The problem — Copy every line of the following data that includes the string "para".

Stored data entries —
——

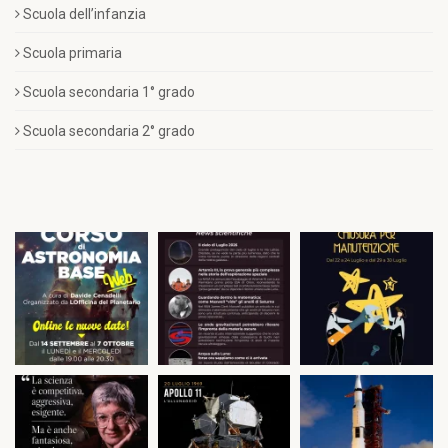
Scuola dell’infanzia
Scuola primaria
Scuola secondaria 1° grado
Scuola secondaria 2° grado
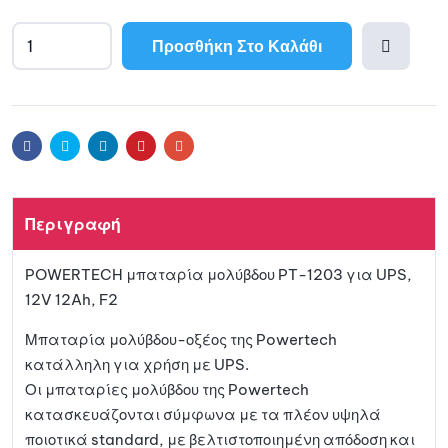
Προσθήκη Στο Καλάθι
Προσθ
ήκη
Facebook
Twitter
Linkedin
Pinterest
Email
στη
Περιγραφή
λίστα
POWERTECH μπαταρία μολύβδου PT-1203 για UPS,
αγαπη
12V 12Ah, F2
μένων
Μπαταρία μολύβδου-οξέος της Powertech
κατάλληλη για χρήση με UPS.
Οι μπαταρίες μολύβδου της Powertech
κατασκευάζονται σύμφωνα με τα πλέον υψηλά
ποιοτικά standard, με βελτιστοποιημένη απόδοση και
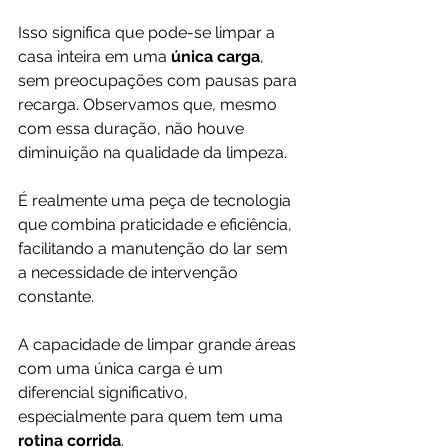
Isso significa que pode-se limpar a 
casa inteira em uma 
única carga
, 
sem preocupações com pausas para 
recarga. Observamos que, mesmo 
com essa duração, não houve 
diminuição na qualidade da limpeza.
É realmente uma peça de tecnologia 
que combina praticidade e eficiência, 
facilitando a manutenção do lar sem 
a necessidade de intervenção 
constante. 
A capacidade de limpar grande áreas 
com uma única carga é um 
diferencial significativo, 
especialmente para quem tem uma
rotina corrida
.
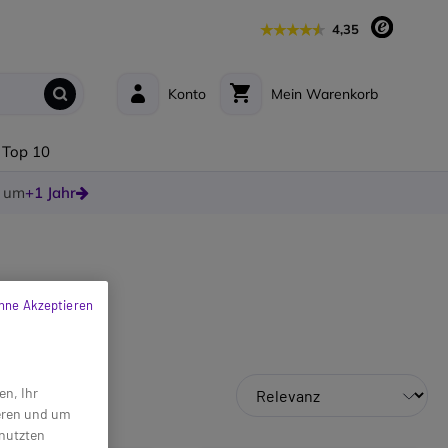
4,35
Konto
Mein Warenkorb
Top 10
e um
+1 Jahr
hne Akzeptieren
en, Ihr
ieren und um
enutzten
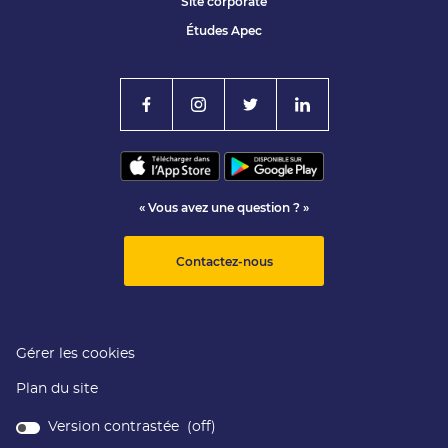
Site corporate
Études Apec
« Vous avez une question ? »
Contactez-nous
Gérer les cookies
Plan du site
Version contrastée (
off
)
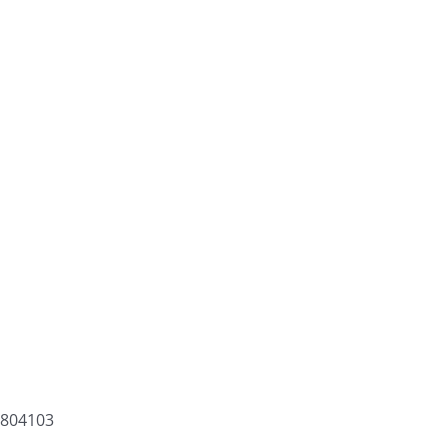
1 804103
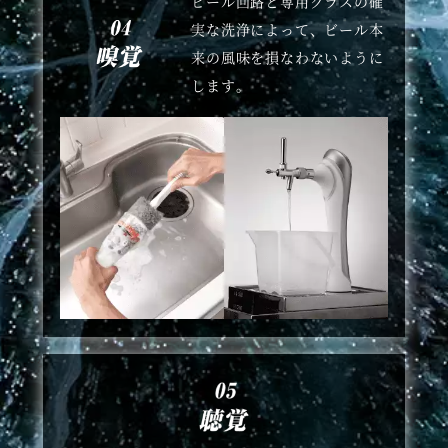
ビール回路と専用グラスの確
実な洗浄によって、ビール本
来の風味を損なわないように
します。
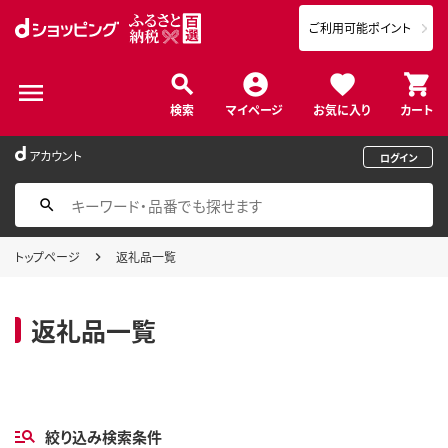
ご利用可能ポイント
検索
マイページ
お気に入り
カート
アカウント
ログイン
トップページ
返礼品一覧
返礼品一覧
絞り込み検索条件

——

Exercise result —
sem preocupações com pausas para 
especialmente para quem tem uma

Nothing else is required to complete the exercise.